NOSQL Databases: Forensic Attribution Implications
by W.K. Hauger and M.S. Olivier
Abstract: NoSQL databases have gained a lot of popularity over the last few years. They are now used in many new system implementations that work with vast amounts of data. Such data will typically also include sensitive information that needs to be secured. NoSQL databases are also underlying a number of cloud implementations which are increasingly being used to store sensitive information by various organisations. This has made NoSQL databases a new target for hackers and other state sponsored actors.
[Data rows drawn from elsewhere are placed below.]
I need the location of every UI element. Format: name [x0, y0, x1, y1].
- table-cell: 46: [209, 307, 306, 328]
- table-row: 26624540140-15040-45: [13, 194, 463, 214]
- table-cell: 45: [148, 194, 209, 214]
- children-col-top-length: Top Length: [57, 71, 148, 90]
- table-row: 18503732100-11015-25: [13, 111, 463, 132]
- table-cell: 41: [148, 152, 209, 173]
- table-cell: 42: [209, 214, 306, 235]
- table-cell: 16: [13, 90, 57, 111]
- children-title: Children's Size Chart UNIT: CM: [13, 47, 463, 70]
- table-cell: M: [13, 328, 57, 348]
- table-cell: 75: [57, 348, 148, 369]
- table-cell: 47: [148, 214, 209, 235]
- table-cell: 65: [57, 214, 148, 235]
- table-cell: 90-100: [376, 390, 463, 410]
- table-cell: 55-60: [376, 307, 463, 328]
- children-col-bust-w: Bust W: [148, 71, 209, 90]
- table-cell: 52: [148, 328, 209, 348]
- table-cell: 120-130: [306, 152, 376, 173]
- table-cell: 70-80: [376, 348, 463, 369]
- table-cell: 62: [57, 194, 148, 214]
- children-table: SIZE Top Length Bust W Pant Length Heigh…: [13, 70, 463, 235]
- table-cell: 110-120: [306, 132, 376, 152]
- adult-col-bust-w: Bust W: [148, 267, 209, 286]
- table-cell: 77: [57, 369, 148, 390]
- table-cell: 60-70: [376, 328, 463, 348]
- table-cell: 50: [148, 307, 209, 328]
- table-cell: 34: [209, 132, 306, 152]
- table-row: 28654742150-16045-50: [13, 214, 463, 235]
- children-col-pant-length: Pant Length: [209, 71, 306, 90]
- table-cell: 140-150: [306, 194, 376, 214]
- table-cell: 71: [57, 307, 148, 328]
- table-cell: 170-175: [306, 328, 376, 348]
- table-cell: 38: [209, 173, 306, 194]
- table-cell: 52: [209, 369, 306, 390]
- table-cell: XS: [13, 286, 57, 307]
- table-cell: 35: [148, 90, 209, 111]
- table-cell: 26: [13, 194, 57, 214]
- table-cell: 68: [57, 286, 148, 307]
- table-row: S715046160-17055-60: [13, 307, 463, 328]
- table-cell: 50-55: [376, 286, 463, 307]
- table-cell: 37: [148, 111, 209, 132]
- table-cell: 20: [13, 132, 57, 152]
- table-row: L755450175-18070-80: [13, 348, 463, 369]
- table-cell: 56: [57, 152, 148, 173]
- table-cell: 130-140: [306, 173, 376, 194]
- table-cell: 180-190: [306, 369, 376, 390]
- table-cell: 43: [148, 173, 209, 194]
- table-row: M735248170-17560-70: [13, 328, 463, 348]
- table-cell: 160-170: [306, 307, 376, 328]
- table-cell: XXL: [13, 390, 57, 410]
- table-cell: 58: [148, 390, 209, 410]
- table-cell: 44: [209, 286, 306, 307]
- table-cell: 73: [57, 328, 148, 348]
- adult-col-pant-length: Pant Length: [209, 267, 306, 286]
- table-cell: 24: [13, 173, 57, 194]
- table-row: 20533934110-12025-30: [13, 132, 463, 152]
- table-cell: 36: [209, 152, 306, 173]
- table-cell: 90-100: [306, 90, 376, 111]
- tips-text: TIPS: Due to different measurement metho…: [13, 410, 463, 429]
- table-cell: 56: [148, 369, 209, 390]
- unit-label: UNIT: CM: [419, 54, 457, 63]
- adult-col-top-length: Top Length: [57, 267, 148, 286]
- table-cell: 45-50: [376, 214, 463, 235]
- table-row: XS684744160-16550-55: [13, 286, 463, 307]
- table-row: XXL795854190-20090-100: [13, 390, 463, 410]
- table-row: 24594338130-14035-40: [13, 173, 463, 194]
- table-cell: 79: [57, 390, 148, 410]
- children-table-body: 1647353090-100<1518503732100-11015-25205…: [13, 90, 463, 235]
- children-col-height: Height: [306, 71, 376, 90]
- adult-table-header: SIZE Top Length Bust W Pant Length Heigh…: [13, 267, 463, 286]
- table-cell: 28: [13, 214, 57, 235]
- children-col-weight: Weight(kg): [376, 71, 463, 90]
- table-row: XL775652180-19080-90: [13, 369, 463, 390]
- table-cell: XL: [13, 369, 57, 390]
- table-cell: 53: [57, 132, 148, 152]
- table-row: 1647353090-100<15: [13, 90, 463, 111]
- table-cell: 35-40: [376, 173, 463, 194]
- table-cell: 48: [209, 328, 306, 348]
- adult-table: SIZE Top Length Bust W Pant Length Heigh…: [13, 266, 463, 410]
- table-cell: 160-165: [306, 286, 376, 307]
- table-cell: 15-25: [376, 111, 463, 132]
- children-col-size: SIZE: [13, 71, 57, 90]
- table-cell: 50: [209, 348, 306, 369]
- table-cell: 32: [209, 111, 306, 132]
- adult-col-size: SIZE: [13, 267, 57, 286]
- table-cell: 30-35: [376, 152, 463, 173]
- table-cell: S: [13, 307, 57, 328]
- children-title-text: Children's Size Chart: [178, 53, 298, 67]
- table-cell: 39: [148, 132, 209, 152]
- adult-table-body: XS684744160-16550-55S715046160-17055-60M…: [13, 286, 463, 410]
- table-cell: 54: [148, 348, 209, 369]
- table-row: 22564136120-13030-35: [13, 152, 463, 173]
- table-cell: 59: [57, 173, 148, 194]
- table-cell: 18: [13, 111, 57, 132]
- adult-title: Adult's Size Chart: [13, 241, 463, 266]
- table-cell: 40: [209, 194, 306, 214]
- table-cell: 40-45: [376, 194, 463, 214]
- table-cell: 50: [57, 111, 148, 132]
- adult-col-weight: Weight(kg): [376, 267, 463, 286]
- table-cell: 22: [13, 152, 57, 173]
Forensic examinations of compromised systems will need to be conducted to determine what exactly transpired and who was responsible. This paper examines specifically if NoSQL databases have security features that leave relevant traces so that accurate forensic attribution can be conducted. The seeming lack of default security measures such as access control and logging has prompted this examination. A survey into the top ranked NoSQL databases was conducted to establish what authentication and authorisation features are available. Additionally the provided logging mechanisms were also examined since access control without any auditing would not aid forensic attribution tremendously. Some of the surveyed NoSQL databases do not provide adequate access control mechanisms and logging features that leave relevant traces to allow forensic attribution to be done using those. The other surveyed NoSQL databases did provide adequate mechanisms and logging traces for forensic attribution, but they are not enabled or configured by default. This means that in many cases they might not be available, leading to insufficient information to perform accurate forensic attribution even on those databases.